Work instructions
From the records below, please repeat exactly the line that has "bilmeyen aç gözlüler, vicdansızlar ve", the line that has "binnen trekt. Door", and every line between them, and nothing else.

Entries taken from a collection:

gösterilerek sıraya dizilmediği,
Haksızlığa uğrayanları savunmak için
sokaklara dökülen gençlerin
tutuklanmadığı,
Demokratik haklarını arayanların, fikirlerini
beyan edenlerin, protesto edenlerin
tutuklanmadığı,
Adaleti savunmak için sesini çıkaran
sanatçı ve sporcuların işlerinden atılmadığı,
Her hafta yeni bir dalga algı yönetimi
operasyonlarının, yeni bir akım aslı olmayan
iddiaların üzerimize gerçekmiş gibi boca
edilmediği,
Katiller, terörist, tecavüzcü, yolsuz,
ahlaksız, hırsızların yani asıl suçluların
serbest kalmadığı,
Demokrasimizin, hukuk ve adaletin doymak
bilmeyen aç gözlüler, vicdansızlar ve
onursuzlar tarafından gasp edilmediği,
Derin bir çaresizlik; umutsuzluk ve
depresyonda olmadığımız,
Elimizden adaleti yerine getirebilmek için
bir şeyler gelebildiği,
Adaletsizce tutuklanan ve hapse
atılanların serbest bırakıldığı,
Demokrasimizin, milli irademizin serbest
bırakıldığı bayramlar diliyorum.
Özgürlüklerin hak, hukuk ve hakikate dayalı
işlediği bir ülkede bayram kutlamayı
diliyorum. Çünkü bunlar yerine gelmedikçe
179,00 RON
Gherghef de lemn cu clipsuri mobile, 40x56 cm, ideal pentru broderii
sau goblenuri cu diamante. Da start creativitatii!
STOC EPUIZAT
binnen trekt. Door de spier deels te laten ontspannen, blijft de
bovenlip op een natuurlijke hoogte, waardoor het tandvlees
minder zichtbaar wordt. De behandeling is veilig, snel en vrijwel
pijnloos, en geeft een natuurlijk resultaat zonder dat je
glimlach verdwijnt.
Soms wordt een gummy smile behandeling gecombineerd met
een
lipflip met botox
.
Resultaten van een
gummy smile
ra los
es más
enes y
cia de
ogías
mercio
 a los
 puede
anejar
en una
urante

Result
bilmeyen aç gözlüler, vicdansızlar ve
onursuzlar tarafından gasp edilmediği,
Derin bir çaresizlik; umutsuzluk ve
depresyonda olmadığımız,
Elimizden adaleti yerine getirebilmek için
bir şeyler gelebildiği,
Adaletsizce tutuklanan ve hapse
atılanların serbest bırakıldığı,
Demokrasimizin, milli irademizin serbest
bırakıldığı bayramlar diliyorum.
Özgürlüklerin hak, hukuk ve hakikate dayalı
işlediği bir ülkede bayram kutlamayı
diliyorum. Çünkü bunlar yerine gelmedikçe
179,00 RON
Gherghef de lemn cu clipsuri mobile, 40x56 cm, ideal pentru broderii
sau goblenuri cu diamante. Da start creativitatii!
STOC EPUIZAT
binnen trekt. Door de spier deels te laten ontspannen, blijft de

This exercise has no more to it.